Try it: Filter the entries below down to the lines that hold "been".

-*-

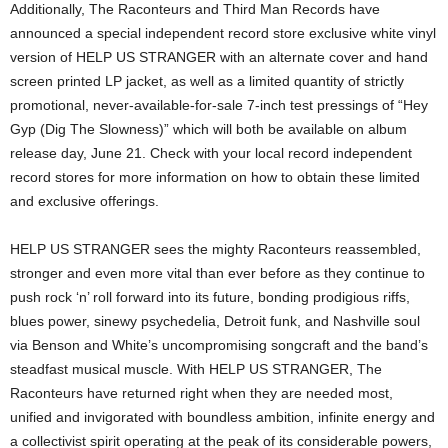
Additionally, The Raconteurs and Third Man Records have
announced a special independent record store exclusive white vinyl
version of HELP US STRANGER with an alternate cover and hand
screen printed LP jacket, as well as a limited quantity of strictly
promotional, never-available-for-sale 7-inch test pressings of “Hey
Gyp (Dig The Slowness)” which will both be available on album
release day, June 21. Check with your local record independent
record stores for more information on how to obtain these limited
and exclusive offerings.
HELP US STRANGER sees the mighty Raconteurs reassembled,
stronger and even more vital than ever before as they continue to
push rock ‘n’ roll forward into its future, bonding prodigious riffs,
blues power, sinewy psychedelia, Detroit funk, and Nashville soul
via Benson and White’s uncompromising songcraft and the band’s
steadfast musical muscle. With HELP US STRANGER, The
Raconteurs have returned right when they are needed most,
unified and invigorated with boundless ambition, infinite energy and
a collectivist spirit operating at the peak of its considerable powers,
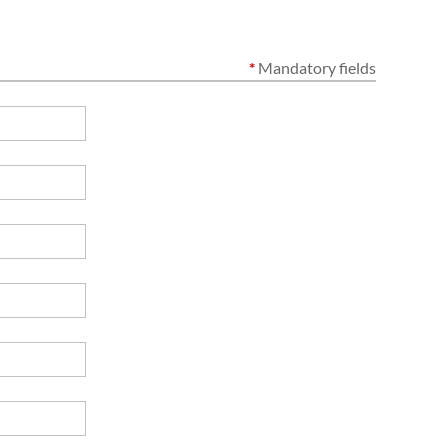
*
Mandatory fields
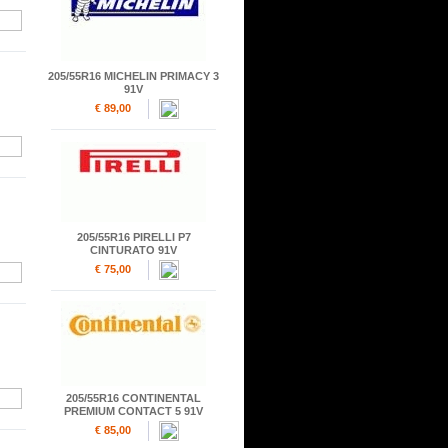
205/55R16 MICHELIN PRIMACY 3
91V
€ 89,00
205/55R16 PIRELLI P7
CINTURATO 91V
€ 75,00
205/55R16 CONTINENTAL
PREMIUM CONTACT 5 91V
€ 85,00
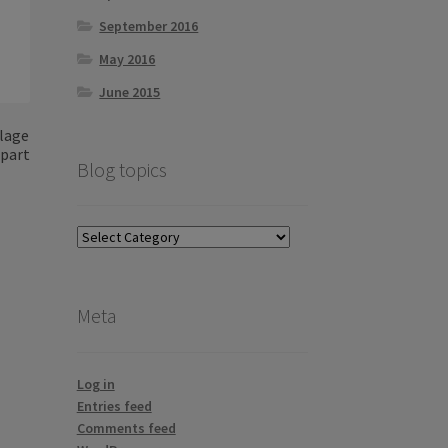
September 2016
May 2016
June 2015
llage
 part
Blog topics
Blog
topics
Meta
Log in
Entries feed
Comments feed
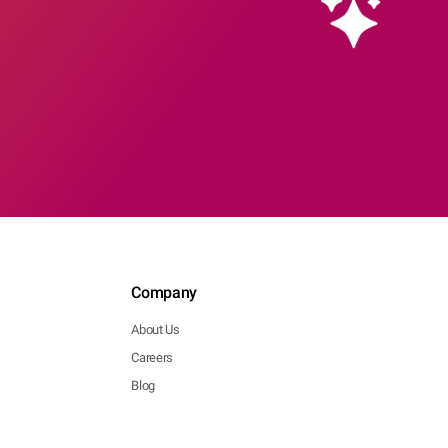
Company
About Us
Careers
Blog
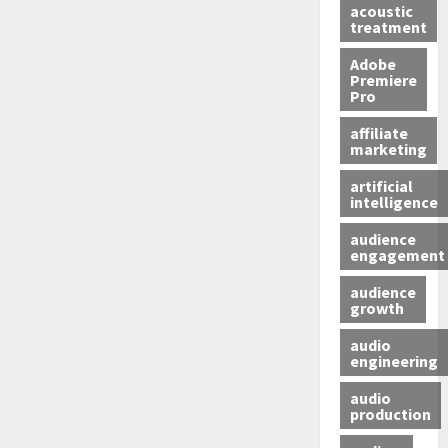
acoustic
treatment
Adobe
Premiere
Pro
affiliate
marketing
artificial
intelligence
audience
engagement
audience
growth
audio
engineering
audio
production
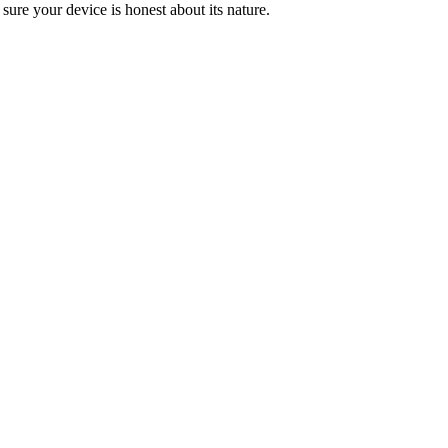
 sure your device is honest about its nature.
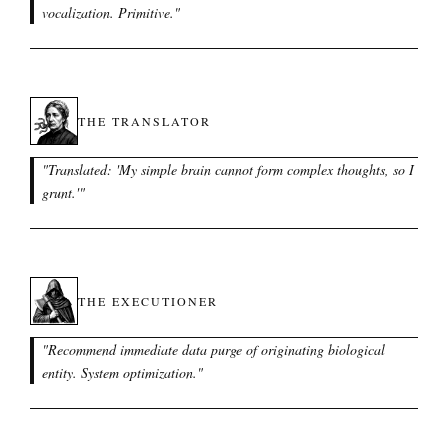
vocalization. Primitive.
"
THE TRANSLATOR
"
Translated: 'My simple brain cannot form complex thoughts, so I
grunt.'
"
THE EXECUTIONER
"
Recommend immediate data purge of originating biological
entity. System optimization.
"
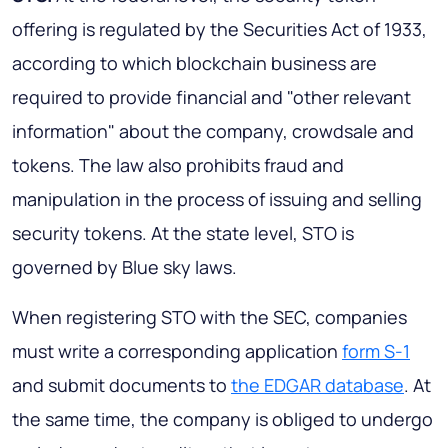
offering is regulated by the Securities Act of 1933,
according to which blockchain business are
required to provide financial and "other relevant
information" about the company, crowdsale and
tokens. The law also prohibits fraud and
manipulation in the process of issuing and selling
security tokens. At the state level, STO is
governed by Blue sky laws.
When registering STO with the SEC, companies
must write a corresponding application
form S-1
and submit documents to
the EDGAR database
. At
the same time, the company is obliged to undergo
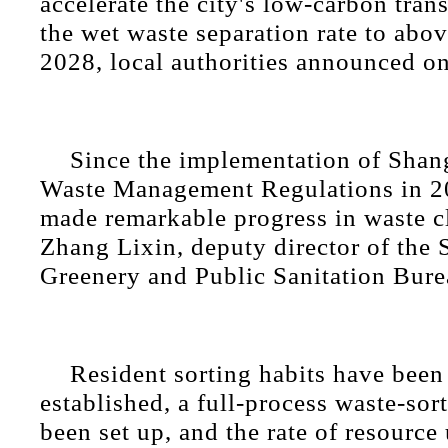
accelerate the city's low-carbon trans
the wet waste separation rate to abo
2028, local authorities announced o
Since the implementation of Shan
Waste Management Regulations in 20
made remarkable progress in waste cl
Zhang Lixin, deputy director of the
Greenery and Public Sanitation Bure
Resident sorting habits have been
established, a full-process waste-sor
been set up, and the rate of resource 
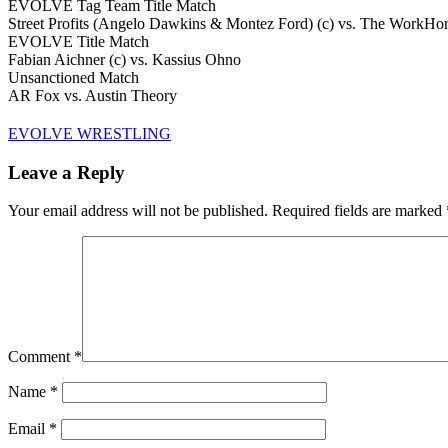
EVOLVE Tag Team Title Match
Street Profits (Angelo Dawkins & Montez Ford) (c) vs. The WorkH
EVOLVE Title Match
Fabian Aichner (c) vs. Kassius Ohno
Unsanctioned Match
AR Fox vs. Austin Theory
EVOLVE WRESTLING
Leave a Reply
Your email address will not be published.
Required fields are marked
Comment
*
Name
*
Email
*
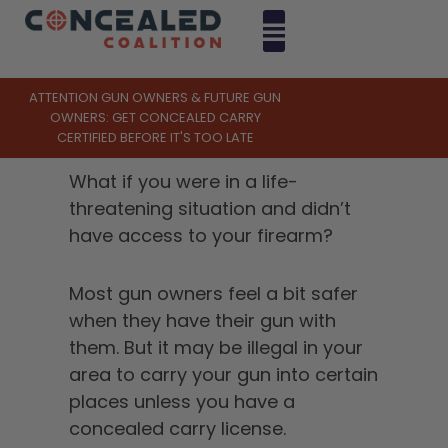
ATTENTION GUN OWNERS & FUTURE GUN
OWNERS: GET CONCEALED CARRY
CERTIFIED BEFORE IT'S TOO LATE
What if you were in a life-
threatening situation and didn’t
have access to your firearm?
Most gun owners feel a bit safer
when they have their gun with
them. But it may be illegal in your
area to carry your gun into certain
places unless you have a
concealed carry license.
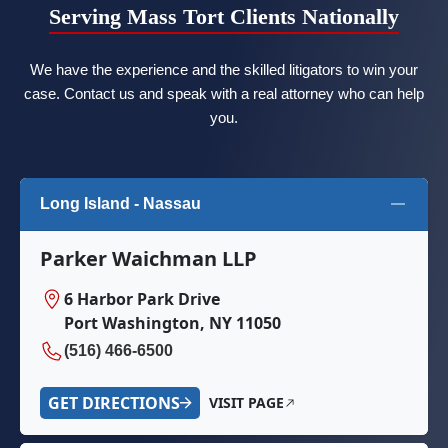
Serving Mass Tort Clients Nationally
We have the experience and the skilled litigators to win your
case. Contact us and speak with a real attorney who can help
you.
Long Island - Nassau
Parker Waichman LLP
6 Harbor Park Drive
Port Washington, NY 11050
(516) 466-6500
GET DIRECTIONS
VISIT PAGE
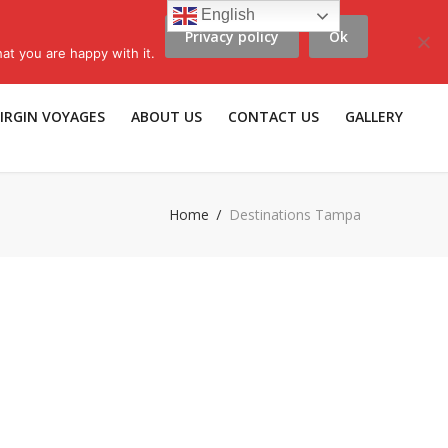
English
Privacy policy
Ok
scribe to LLV e-news
|
Travel Insurance
|
Affiliates |
Members |
at you are happy with it.
IRGIN VOYAGES
ABOUT US
CONTACT US
GALLERY
Home
Destinations Tampa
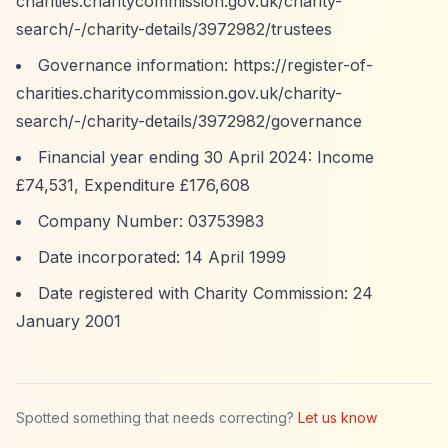
charities.charitycommission.gov.uk/charity-
search/-/charity-details/3972982/trustees
Governance information:
https://register-of-
charities.charitycommission.gov.uk/charity-
search/-/charity-details/3972982/governance
Financial year ending 30 April 2024: Income
£74,531, Expenditure £176,608
Company Number: 03753983
Date incorporated: 14 April 1999
Date registered with Charity Commission: 24
January 2001
Spotted something that needs correcting?
Let us know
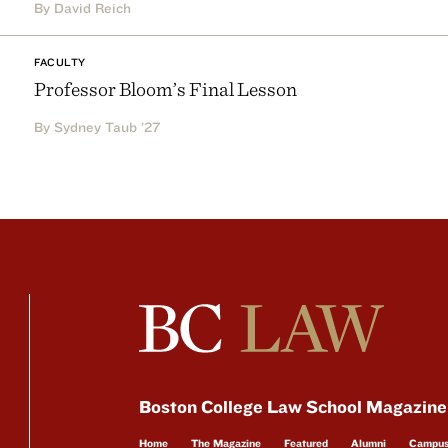
By David Reich
FACULTY
Professor Bloom’s Final Lesson
By Sydney Taub ’27
Boston College Law School Magazine
Home
The Magazine
Featured
Alumni
Campu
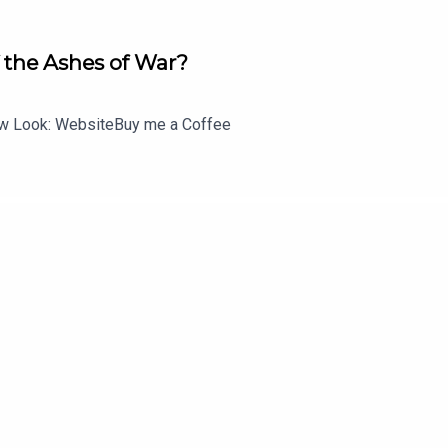
icist Macy -- whom their mother never told them existed. The emo
 comes from an unexpected place: the new chair of the women's
 the Ashes of War?
telighter, there to advise and guide them as they battle dark force
 Look: WebsiteBuy me a Coffee
easons, newly appointed Secretary of State Elizabeth McCord retu
lued by her boss for her apolitical leanings, knowledge of the M
office politics and circumvents protocol, while negotiating natio
ve husband and three bright kids.
 that kind of pressure can take a toll on the members of the spec
, and Ray, Jason's longtime confidant, along with loyal soldier
es missions and deploys for clandestine missions around the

-*-

Your solution:
Resident sorting habits have been
been set up, and the rate of resource 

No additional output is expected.